A Paris, la tentation de jouer un rebond des valeurs françaises était d’autant plus forte que le CAC 40 venait de tester le seuil psychologique des 4 000 points en fin de matinée (4 002 points. Le DAX (+1,2% à Francfort) a quant à lui rebondi sur les 6 000 points (à 5 999,2 points) et, à Madrid, l’IBEX (+1,25%) a tutoyé le seuil rond des 11 000 points.
La veille, c’était le S&P 500 qui reprenait appui sur les 1 200 points (très exactement) tandis que le Dow Jones ouvrait hier sur le seuil des 11 000 points avant de grimper de 1,5% à la mi-journée.
La toile de fond macroéconomique demeure très sombre mais, compte tenu des niveaux de valorisation actuels des actions, les opérateurs font désormais l’impasse sur les 1,1% de hausse des prix à la consommation aux Etats-Unis en juin (+5% en rythme annuel), sur les 3,6% d’inflation en France le mois dernier et sur les 4% en Zone euro.
** Les marchés mondiaux chutaient depuis une bonne semaine dans le sillage de Freddie Mac et de Fannie Mae mais le pessimisme concernant le secteur des financières s’est brusquement dissipé suite aux bons résultats publiés par Wells Fargo (+25%). La banque a fait état d’un niveau d’activité record au deuxième trimestre, ainsi que de bénéfices supérieurs aux attentes, ce qui justifie un relèvement de 10% du montant de son dividende.

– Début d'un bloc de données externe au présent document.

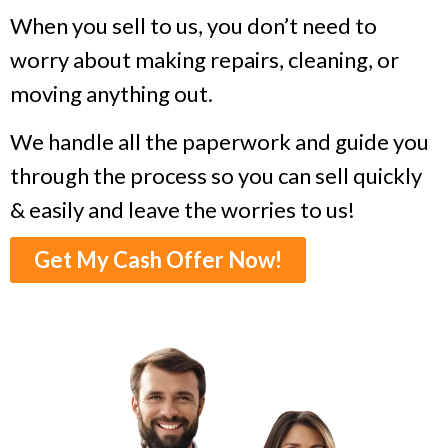
When you sell to us, you don’t need to
worry about making repairs, cleaning, or
moving anything out.
We handle all the paperwork and guide you
through the process so you can sell quickly
& easily and leave the worries to us!
Get My Cash Offer Now!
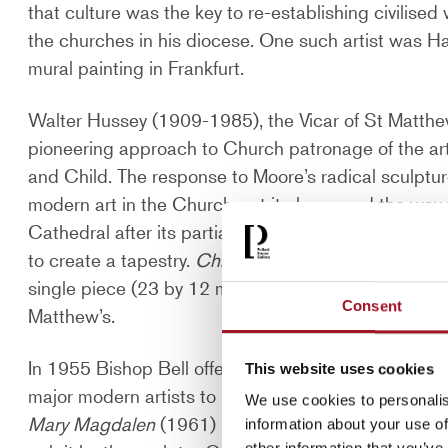
that culture was the key to re-establishing civilised
the churches in his diocese. One such artist was 
mural painting in Frankfurt.
Walter Hussey (1909-1985), the Vicar of St Matth
pioneering approach to Church patronage of the ar
and Child. The response to Moore’s radical sculptur
modern art in the Church, yet it also paved the way 
Cathedral after its partial destruction during the 
to create a tapestry.
Christ in Glory in the Tetramor
single piece (23 by 12 metres). Hussey went on to a
Consent
Matthew’s.
In 1955 Bishop Bell offered Hussey the position o
This website uses cookies
major modern artists to produce work for the Cathe
We use cookies to personalis
Mary Magdalen
(1961) by Graham Sutherland, the ma
information about your use of
other information that you’ve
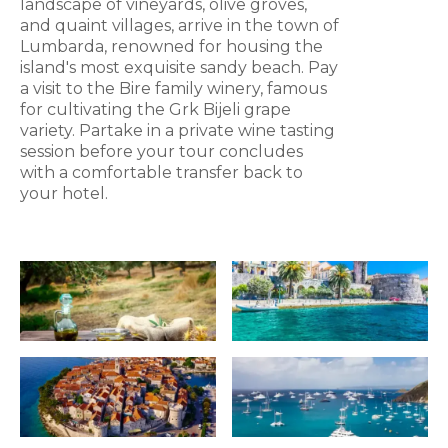
landscape of vineyards, olive groves,
and quaint villages, arrive in the town of
Lumbarda, renowned for housing the
island's most exquisite sandy beach. Pay
a visit to the Bire family winery, famous
for cultivating the Grk Bijeli grape
variety. Partake in a private wine tasting
session before your tour concludes
with a comfortable transfer back to
your hotel.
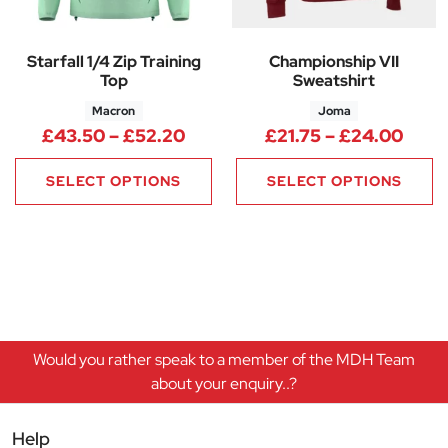
Starfall 1/4 Zip Training
Championship VII
Top
Sweatshirt
Macron
Joma
Price range: £43.50 through 
Price
£
43.50
–
£
52.20
£
21.75
–
£
24.00
SELECT OPTIONS
SELECT OPTIONS
Would you rather speak to a member of the MDH Team
about your enquiry..?
Help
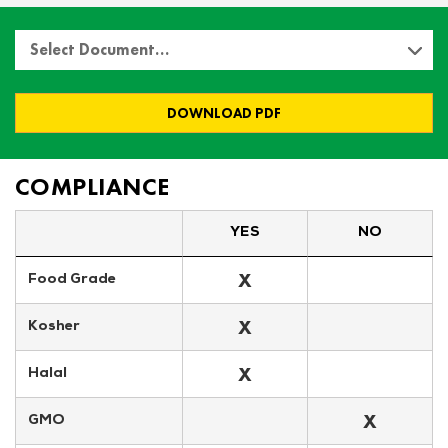
Select Document…
DOWNLOAD PDF
COMPLIANCE
YES
NO
X
Food Grade
X
Kosher
X
Halal
X
GMO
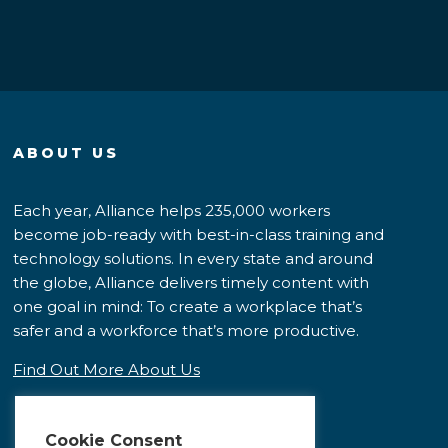
ABOUT US
Each year, Alliance helps 235,000 workers
become job-ready with best-in-class training and
technology solutions. In every state and around
the globe, Alliance delivers timely content with
one goal in mind: To create a workplace that’s
safer and a workforce that’s more productive.
Find Out More About Us
Cookie Consent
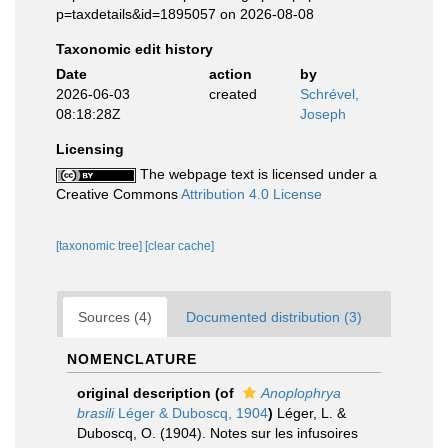
p=taxdetails&id=1895057 on 2026-08-08
Taxonomic edit history
Date
action
by
2026-06-03
created
Schrével,
08:18:28Z
Joseph
Licensing
The webpage text is licensed under a
Creative Commons
Attribution 4.0 License
[taxonomic tree]
[clear cache]
Sources (4)
Documented distribution (3)
NOMENCLATURE
original description
(of
Anoplophrya
brasili
Léger & Duboscq, 1904
)
Léger, L. &
Duboscq, O. (1904). Notes sur les infusoires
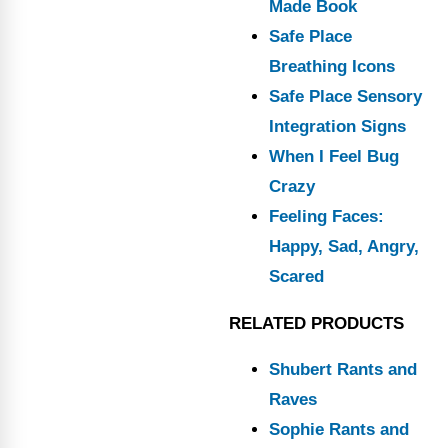
Made Book
Safe Place
Breathing Icons
Safe Place Sensory
Integration Signs
When I Feel Bug
Crazy
Feeling Faces:
Happy, Sad, Angry,
Scared
RELATED PRODUCTS
Shubert Rants and
Raves
Sophie Rants and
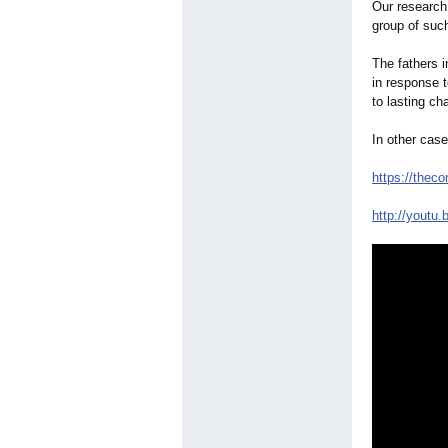
Our research 
group of such
The fathers i
in response 
to lasting ch
In other cas
https://thec
http://youtu.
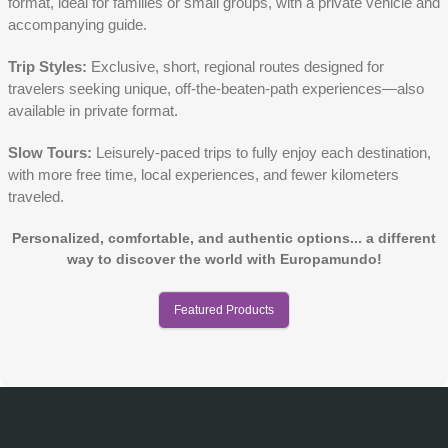
format, ideal for families or small groups, with a private vehicle and
accompanying guide.
Trip Styles:
Exclusive, short, regional routes designed for
travelers seeking unique, off-the-beaten-path experiences—also
available in private format.
Slow Tours:
Leisurely-paced trips to fully enjoy each destination,
with more free time, local experiences, and fewer kilometers
traveled.
Personalized, comfortable, and authentic options... a different
way to discover the world with Europamundo!
Featured Products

Mais gardons-nous de manifester à ce sujet un enthousiasme inversement proportionnel au niveau de déprime général qui régnait 24 heures auparavant. Nous assistons typiquement à un mouvement de reprise technique qui pourrait s’avérer d’autant plus brutal sur certains titres que des excès ont été commis à la baisse, ce qui aboutit à des aberrations telles que des valorisations boursières inférieures à la trésorerie ou à la valeur du patrimoine foncier.
Contrairement aux précédents mouvements de correction de 2000 à 2003, les institutionnels n’ont plus les moyens de soutenir les marchés. L’éclatement de la bulle des dot.com a ruiné une génération de boursicoteurs mal avisés… mais les banques prêtaient à tout va à qui voulait devenir propriétaire de son logement, l’offre de crédit était pléthorique, le système regorgeait de liquidités et les marchés dérivés faisaient office d’énormes machines à cash.
Il n’y avait qu’à décider ce qu’il fallait faire de tout cet argent et l’affecter là où il pouvait être le mieux rémunéré. En 2003, ce fut l’heure de la revanche pour les actions. Vous connaissez la suite : quatre ans et demi de hausse ininterrompue, jusqu’en octobre 2007.
En quelques mois, des milliers de milliards de richesse virtuelle se sont volatilisés. Les établissements de crédit — à quelques rares exceptions — ne survivent que grâce aux procédures exceptionnelles d’offre de liquidités (guichets permanents, prises en pension d’actifs décotés) mises en place par les banques centrales. Pour exprimer les choses crûment, ce ne sont pas les gérants de fonds qui réemploient des excès de cash mais bien des vendeurs à découvert qui réajustent leurs stratégies, le temps que la bulle pétrolière se dégonfle… et qui attendent le moment opportun de regonfler la suivante.